That’s the core tension. Marketing controls the promise. Operations controls the delivery. And trust lives entirely in the gap between the two.
What the Data Actually Shows
Research from Bain & Company on Net Promoter Score performance in financial services consistently shows that the highest-scoring firms — those whose customers actively recommend them — share a cluster of traits that have little to do with brand awareness. They respond faster to service failures. Their product terms are simpler. Their fees are more transparent. Their digital experience removes friction rather than adding it.
Notice what’s missing from that list: advertising. Sponsorships. Social media presence. The stuff most financial services marketing budgets are weighted toward.
That’s not an argument for gutting marketing investment. It’s an argument for directing it differently. The firms winning on trust are the ones deploying marketing dollars to make the experience better — clearer communications, better onboarding, sharper product education — rather than simply making the brand feel bigger.
Transparency as Strategy, Not Compliance
One of the more durable shifts in financial services marketing over the past decade is the move toward transparency as a competitive differentiator. Firms like Vanguard built entire brands on cost transparency. Monzo and Starling disrupted retail banking partly by making it legible — spending notifications, instant statements, plain-English terms. Index-linked products grew market share in part because fee structures were finally understandable.
What these brands grasped is that transparency isn’t just a regulatory obligation. It’s a trust-building mechanism. When customers understand what they’re paying for, what they’re getting, and what happens if things don’t work out, anxiety drops. Anxiety is the enemy of loyalty in financial services. People don’t switch providers because a competitor ran a better ad. They switch because they stopped feeling confident in the one they had.
Marketing’s role here is to advocate for simplicity upstream — in product design, in contract language, in digital UX — not just to communicate about it downstream.
The Problem With Purpose Marketing
The past five years produced a wave of purpose-led campaigns from financial services firms. Banks committed to net zero. Insurers ran campaigns about mental health. Asset managers published lengthy letters about stakeholder capitalism. Some of this is genuine. A lot of it is positioning.
Customers, particularly younger ones, have developed sharp instincts for the difference. The backlash against greenwashing in asset management is the clearest illustration — firms that made sweeping ESG claims without the portfolio data to back them up have faced regulatory scrutiny, media pressure, and measurable drops in institutional confidence.
The lesson isn’t that purpose marketing doesn’t work.

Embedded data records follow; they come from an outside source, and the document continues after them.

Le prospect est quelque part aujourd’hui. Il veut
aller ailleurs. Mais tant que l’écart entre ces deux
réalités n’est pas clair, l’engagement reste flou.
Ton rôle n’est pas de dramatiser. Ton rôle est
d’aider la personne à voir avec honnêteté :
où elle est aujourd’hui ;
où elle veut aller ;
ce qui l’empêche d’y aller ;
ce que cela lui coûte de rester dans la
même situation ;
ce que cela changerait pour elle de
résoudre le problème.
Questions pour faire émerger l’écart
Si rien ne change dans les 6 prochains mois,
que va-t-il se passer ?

It’s that it only works when the purpose is operational, not aspirational. When the commitment is specific, measurable, and auditable, it builds trust. When it’s a values statement on a website that bears no relationship to how the firm actually behaves, it actively destroys it.

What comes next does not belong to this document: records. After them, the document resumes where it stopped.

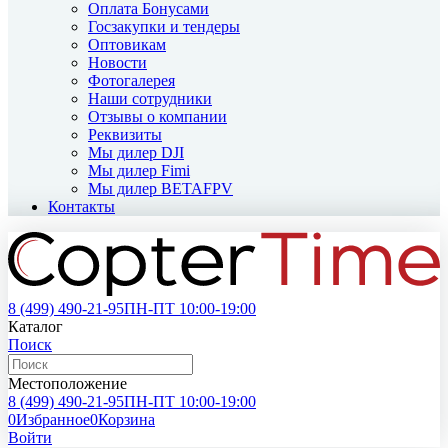
Оплата Бонусами
Госзакупки и тендеры
Оптовикам
Новости
Фотогалерея
Наши сотрудники
Отзывы о компании
Реквизиты
Мы дилер DJI
Мы дилер Fimi
Мы дилер BETAFPV
Контакты
8 (499)
490-21-95
ПН-ПТ 10:00-19:00
Каталог
Поиск
Местоположение
8 (499)
490-21-95
ПН-ПТ 10:00-19:00
0
Избранное
0
Корзина
Войти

What Marketing Can Actually Do
None of this means marketing is powerless in the trust equation. It means the function has to redefine what it’s responsible for.
The most effective financial services marketers are operating less like brand custodians and more like experience architects. They’re mapping every touchpoint in the customer journey and asking where confidence erodes. They’re working with product and compliance teams to simplify disclosures before launch, not after. They’re building content strategies around education — genuine financial literacy content that serves the customer — rather than content that serves the conversion funnel.

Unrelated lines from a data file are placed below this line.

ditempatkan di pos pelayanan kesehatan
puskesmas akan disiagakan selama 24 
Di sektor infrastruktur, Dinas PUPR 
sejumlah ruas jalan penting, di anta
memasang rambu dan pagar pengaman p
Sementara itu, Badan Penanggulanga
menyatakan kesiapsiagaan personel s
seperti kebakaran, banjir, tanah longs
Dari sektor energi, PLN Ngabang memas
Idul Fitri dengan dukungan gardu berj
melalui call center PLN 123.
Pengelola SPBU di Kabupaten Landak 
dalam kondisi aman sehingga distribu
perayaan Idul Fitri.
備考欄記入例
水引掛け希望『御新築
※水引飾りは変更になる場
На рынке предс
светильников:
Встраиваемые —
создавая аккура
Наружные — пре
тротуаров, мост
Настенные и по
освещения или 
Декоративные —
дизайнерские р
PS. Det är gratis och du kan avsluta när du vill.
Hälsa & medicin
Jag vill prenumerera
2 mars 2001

They’re also measuring differently. Awareness and recall metrics tell you whether people have heard of you. Trust metrics tell you whether people believe you. Net promoter scores, complaint resolution rates, digital self-service completion rates — these are the numbers that matter for a firm that wants to compete on trust, and they require marketing to have a seat at tables it doesn’t always occupy.
The Long Game
Trust in financial services is built through consistency across time. One good campaign doesn’t move it. One bad news cycle can crater it. That asymmetry is what makes it hard — and what makes it worth treating as a genuine strategic priority rather than a brand exercise.
The firms that will win the next decade of financial services are not the ones with the best creative. They’re the ones that have figured out how to make trust the product — structurally, operationally, and culturally — and then found smart ways to make that legible to the customers who need it most.
That’s the job. Not to claim trust. To earn it, over and over, in the moments that actually count.